● Required work: Here are the records. Write out exactly the lines between the one holding "ekonomiczna arena współczesnego" and the one holding "Problemi in città", inclusive.

Records from a data source
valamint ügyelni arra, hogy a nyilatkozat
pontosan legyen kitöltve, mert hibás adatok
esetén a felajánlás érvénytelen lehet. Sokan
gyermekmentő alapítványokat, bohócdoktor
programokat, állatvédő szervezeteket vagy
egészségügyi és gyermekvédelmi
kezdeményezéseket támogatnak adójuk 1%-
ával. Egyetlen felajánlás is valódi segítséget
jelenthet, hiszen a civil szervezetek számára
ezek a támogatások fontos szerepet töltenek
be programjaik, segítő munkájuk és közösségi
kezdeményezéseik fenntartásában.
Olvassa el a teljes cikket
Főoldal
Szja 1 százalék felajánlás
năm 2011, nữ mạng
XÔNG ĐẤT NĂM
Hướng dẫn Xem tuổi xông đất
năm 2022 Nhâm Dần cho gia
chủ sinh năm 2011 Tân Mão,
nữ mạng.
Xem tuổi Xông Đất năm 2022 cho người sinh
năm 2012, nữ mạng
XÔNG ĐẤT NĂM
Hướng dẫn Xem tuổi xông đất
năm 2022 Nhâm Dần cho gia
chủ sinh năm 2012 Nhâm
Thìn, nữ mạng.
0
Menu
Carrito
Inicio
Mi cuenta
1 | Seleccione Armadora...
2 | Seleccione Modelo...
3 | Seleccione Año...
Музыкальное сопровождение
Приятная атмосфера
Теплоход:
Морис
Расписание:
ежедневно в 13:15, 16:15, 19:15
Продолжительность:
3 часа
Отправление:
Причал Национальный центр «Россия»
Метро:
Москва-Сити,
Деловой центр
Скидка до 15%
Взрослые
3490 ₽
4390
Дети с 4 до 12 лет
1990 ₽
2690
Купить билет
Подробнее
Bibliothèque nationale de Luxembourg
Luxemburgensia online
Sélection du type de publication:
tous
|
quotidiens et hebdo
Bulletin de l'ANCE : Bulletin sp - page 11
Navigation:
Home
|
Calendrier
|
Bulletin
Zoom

---

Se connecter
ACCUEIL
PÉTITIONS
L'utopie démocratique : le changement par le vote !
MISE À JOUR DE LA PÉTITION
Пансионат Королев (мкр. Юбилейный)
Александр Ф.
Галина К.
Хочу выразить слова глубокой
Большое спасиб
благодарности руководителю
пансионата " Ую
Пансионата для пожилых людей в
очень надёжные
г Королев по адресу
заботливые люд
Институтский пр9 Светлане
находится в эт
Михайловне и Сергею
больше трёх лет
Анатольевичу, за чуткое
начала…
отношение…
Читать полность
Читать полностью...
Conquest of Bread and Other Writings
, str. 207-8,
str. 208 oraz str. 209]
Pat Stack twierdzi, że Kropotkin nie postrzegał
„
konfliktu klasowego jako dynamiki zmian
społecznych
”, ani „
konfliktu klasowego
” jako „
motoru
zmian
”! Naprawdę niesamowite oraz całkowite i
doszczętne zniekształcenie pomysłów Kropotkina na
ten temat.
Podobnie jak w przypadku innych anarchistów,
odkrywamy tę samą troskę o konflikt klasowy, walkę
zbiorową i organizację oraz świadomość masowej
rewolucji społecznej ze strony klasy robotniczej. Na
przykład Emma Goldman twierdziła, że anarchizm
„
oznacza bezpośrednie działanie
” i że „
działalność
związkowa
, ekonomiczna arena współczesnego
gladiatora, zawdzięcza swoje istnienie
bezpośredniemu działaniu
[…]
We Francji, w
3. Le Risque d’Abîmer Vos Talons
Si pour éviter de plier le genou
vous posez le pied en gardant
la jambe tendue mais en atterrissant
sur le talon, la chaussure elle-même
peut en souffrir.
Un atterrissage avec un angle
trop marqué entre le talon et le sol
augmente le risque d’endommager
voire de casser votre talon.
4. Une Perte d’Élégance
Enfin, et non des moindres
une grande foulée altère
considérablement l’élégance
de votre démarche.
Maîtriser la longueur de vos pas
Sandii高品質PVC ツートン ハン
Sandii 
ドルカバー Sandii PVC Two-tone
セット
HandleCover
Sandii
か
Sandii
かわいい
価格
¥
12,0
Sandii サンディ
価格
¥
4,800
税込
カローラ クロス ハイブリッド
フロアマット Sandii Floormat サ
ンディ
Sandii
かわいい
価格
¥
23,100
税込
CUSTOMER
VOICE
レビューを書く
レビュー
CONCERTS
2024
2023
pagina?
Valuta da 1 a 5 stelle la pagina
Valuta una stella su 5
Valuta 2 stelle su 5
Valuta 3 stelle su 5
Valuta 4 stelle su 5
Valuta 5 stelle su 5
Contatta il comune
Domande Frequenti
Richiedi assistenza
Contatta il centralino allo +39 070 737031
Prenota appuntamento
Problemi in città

--

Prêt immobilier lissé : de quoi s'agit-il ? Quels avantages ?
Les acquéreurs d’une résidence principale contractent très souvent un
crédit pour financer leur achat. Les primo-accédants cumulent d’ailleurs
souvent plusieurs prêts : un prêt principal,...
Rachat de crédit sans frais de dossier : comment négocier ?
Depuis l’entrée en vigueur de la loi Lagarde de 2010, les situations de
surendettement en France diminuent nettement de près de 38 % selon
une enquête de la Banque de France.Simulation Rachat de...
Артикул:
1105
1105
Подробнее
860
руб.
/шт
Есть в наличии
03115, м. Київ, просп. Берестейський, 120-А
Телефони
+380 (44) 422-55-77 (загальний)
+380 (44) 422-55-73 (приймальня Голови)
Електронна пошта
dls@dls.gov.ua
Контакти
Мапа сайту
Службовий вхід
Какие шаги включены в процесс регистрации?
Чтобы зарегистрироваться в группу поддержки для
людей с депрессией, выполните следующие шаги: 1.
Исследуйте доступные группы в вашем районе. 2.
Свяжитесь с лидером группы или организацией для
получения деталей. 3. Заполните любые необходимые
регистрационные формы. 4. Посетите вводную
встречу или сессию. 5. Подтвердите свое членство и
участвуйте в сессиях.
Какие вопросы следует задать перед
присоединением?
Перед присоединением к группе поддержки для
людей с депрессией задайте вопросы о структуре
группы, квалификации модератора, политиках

● Expected answer:
, ekonomiczna arena współczesnego
gladiatora, zawdzięcza swoje istnienie
bezpośredniemu działaniu
[…]
We Francji, w
3. Le Risque d’Abîmer Vos Talons
Si pour éviter de plier le genou
vous posez le pied en gardant
la jambe tendue mais en atterrissant
sur le talon, la chaussure elle-même
peut en souffrir.
Un atterrissage avec un angle
trop marqué entre le talon et le sol
augmente le risque d’endommager
voire de casser votre talon.
4. Une Perte d’Élégance
Enfin, et non des moindres
une grande foulée altère
considérablement l’élégance
de votre démarche.
Maîtriser la longueur de vos pas
Sandii高品質PVC ツートン ハン
Sandii 
ドルカバー Sandii PVC Two-tone
セット
HandleCover
Sandii
か
Sandii
かわいい
価格
¥
12,0
Sandii サンディ
価格
¥
4,800
税込
カローラ クロス ハイブリッド
フロアマット Sandii Floormat サ
ンディ
Sandii
かわいい
価格
¥
23,100
税込
CUSTOMER
VOICE
レビューを書く
レビュー
CONCERTS
2024
2023
pagina?
Valuta da 1 a 5 stelle la pagina
Valuta una stella su 5
Valuta 2 stelle su 5
Valuta 3 stelle su 5
Valuta 4 stelle su 5
Valuta 5 stelle su 5
Contatta il comune
Domande Frequenti
Richiedi assistenza
Contatta il centralino allo +39 070 737031
Prenota appuntamento
Problemi in città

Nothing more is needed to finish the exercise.